As well as grammar, the Linguist will consider the other two key systems that are lexis (vocabulary) and phonology (sound systems which include phonetics).
The Linguist is considered one of the meeting’s Evaluators as they are offering feedback, observation, critical thinking, analysis and even a few recommendations.
Taking on the Linguist role is an opportunity to develop one’s understanding and appreciation of language which might in turn develop one’s own writing style.
The role of the Linguist
The function of a Toastmasters Linguist will be to offer insight into how speakers use the language – well, effectively, and (sparingly) not so well. Therefore, the focus should be on how vividly, interestingly, stylishly, and personally (i.e. avoiding cliché), speakers use words (especially in terms of image, allegory, alliteration, analogy, aphorism, hyperbole, gravitas, metaphor & simile, onomatopoeia, oxymoron, paradox and other figures of speech).
Perhaps you may choose, during “your” meeting, to concentrate on one element and challenge the speakers to adopt it (but not use it as the word of the day); mould it and utilise it as they deliver!
Consider this: Style is not applied like icing to a cake but permeates like whisky that has been incorporated into the mixture and gives the cake its characteristic flavour.

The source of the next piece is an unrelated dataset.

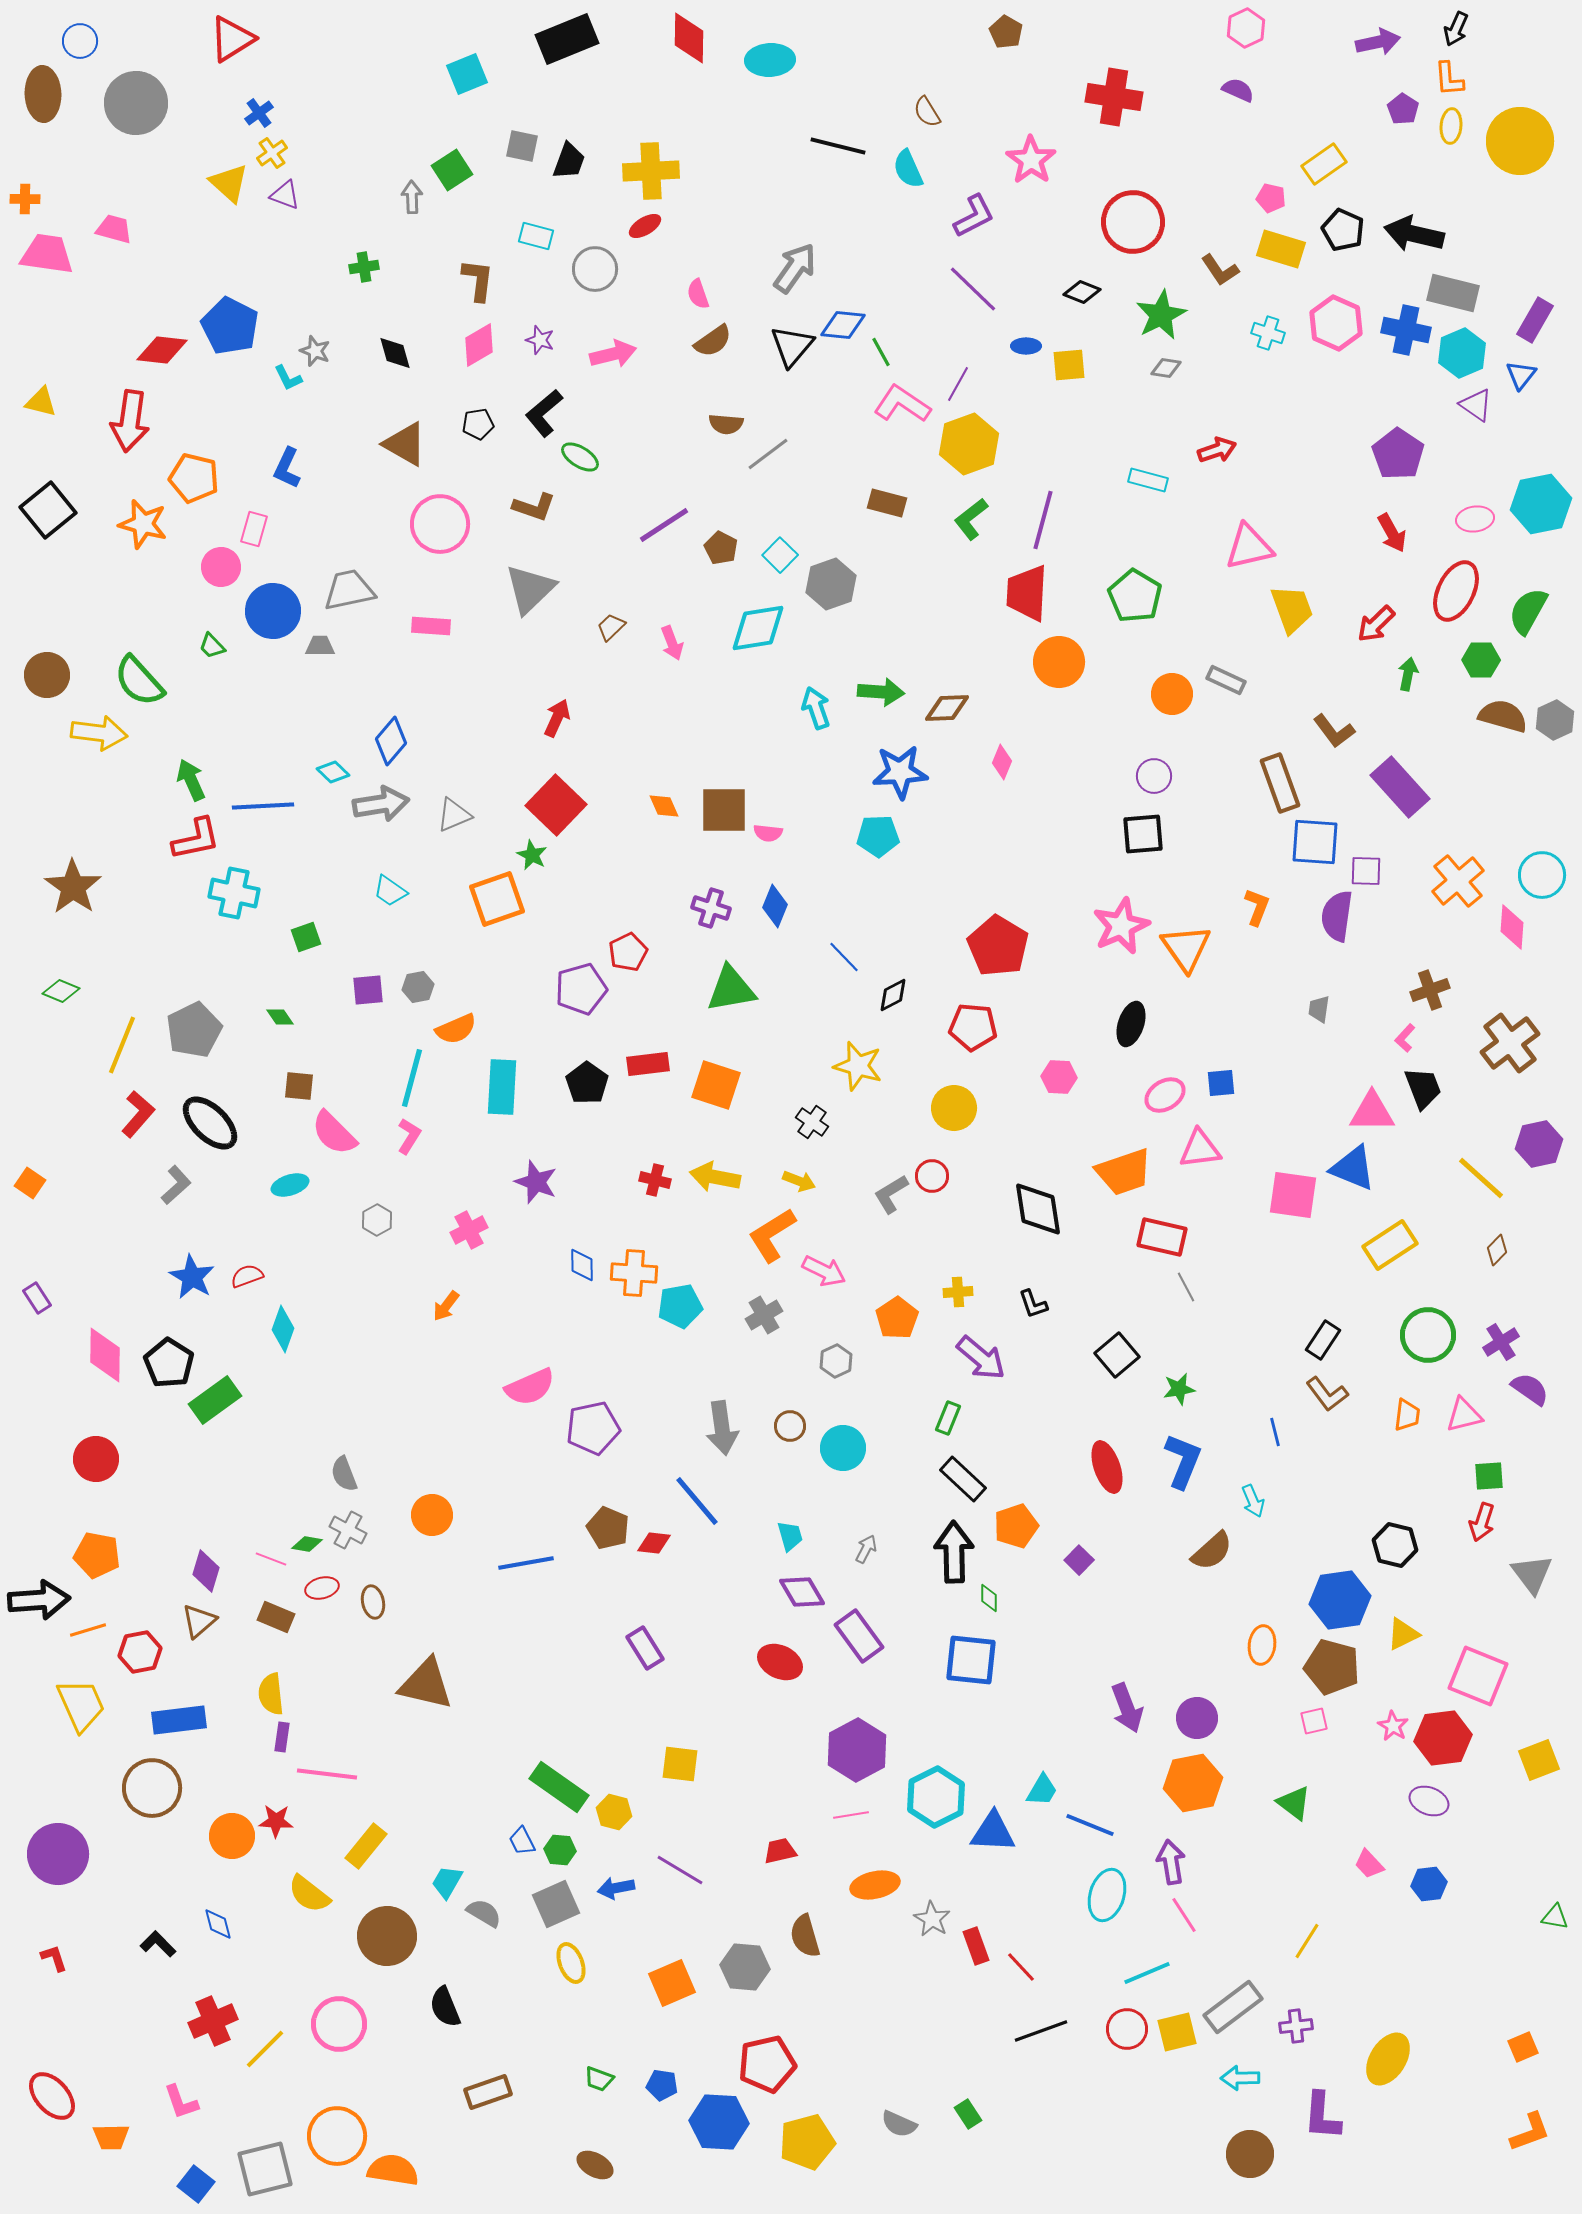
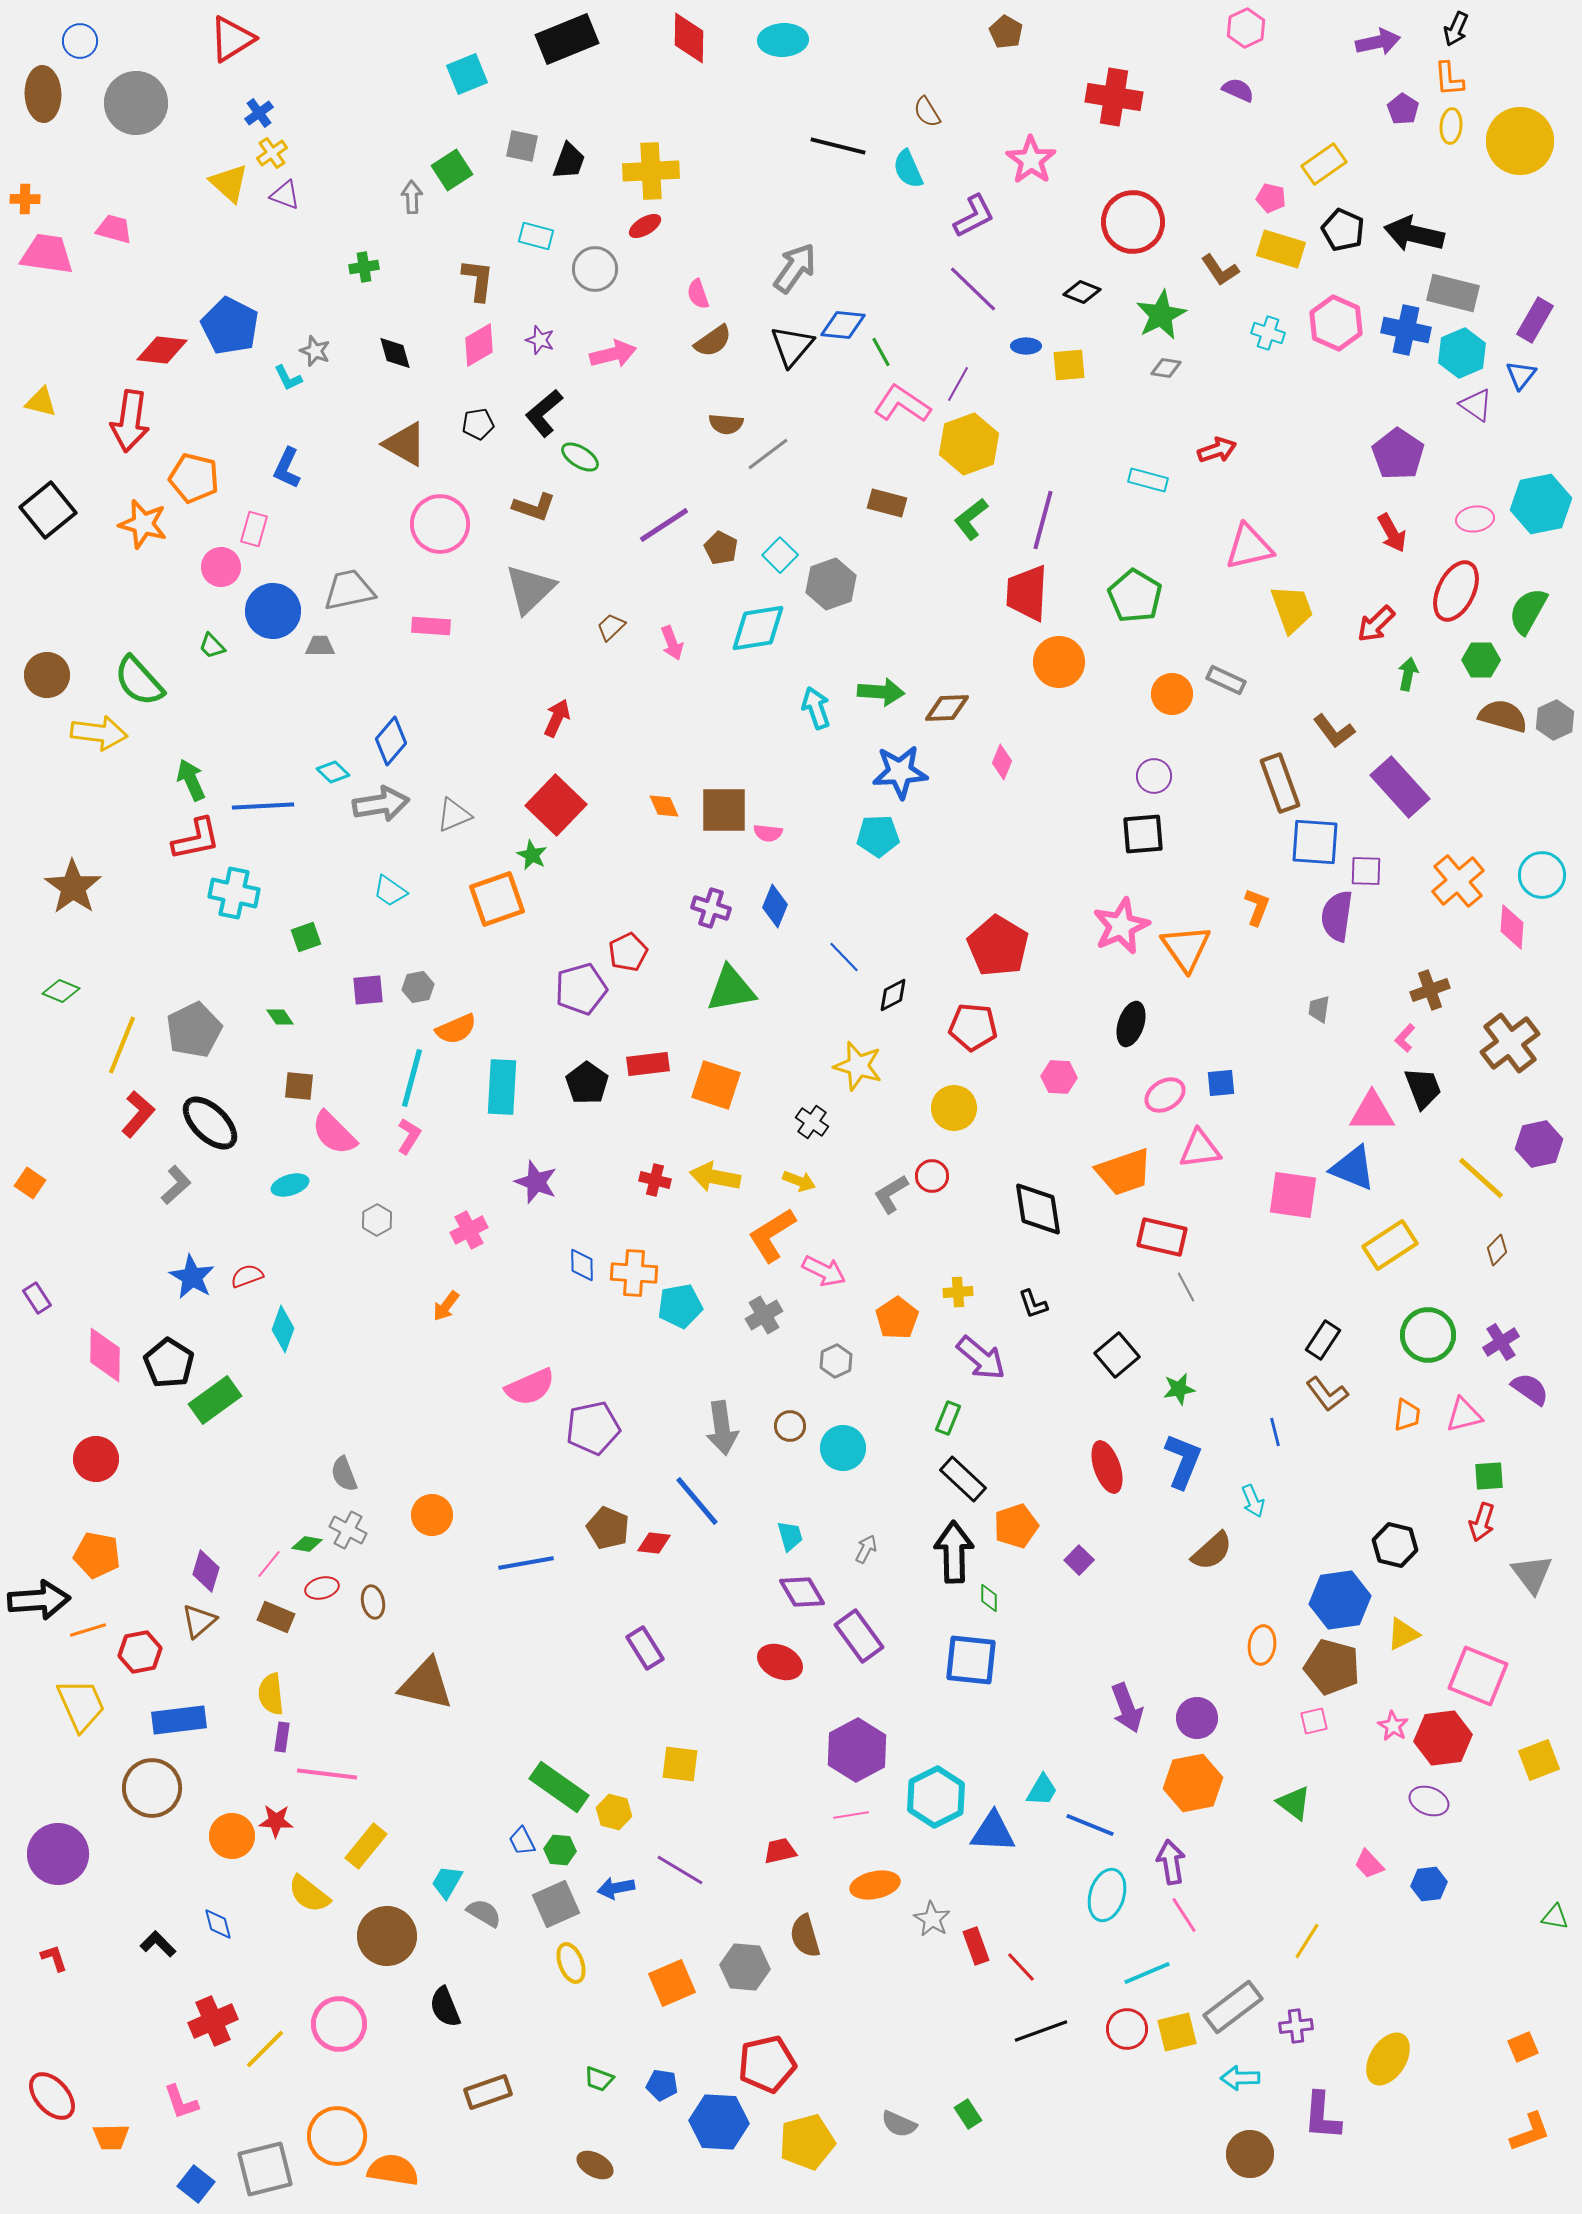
cyan ellipse at (770, 60): moved 13 px right, 20 px up
pink line at (271, 1559): moved 2 px left, 5 px down; rotated 72 degrees counterclockwise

Our Linguist should recognise how the use of language supports and reinforces what each speaker has to say. So, as Linguist, what you seek from today’s speakers is effective terminology, structure and a style that brings out the beauty of the English language. Let’s comment positively by identifying colourful word pictures and eulogising on descriptive oratory that harmonises the senses.
Being supportive can be very helpful and encouraging for the speakers.
The English language has a huge array of rhetorical devices that can add spice and impact, so it’s worth reading up (or refreshing your knowledge) on what you might listen out for. From alliteration to epizeuxis to zeugma, each changes the effectiveness of a message in a different way. The Linguist is there to help highlight and appreciate these fundamental tools of speech-craft. You can find information online at sites such as Virtual Salt.
The Word of the Day
The Word of the Day is a challenge issued by the Linguist to the audience to incorporate into their time on stage.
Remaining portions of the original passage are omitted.